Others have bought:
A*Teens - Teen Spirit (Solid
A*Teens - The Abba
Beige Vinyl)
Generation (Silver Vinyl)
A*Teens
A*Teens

==================================================

[PROBLEM STATEMENT]: Every record above is to be given again precisely.

[RESPONSE TO THE TASK]:
Others have bought:
A*Teens - Teen Spirit (Solid
A*Teens - The Abba
Beige Vinyl)
Generation (Silver Vinyl)
A*Teens
A*Teens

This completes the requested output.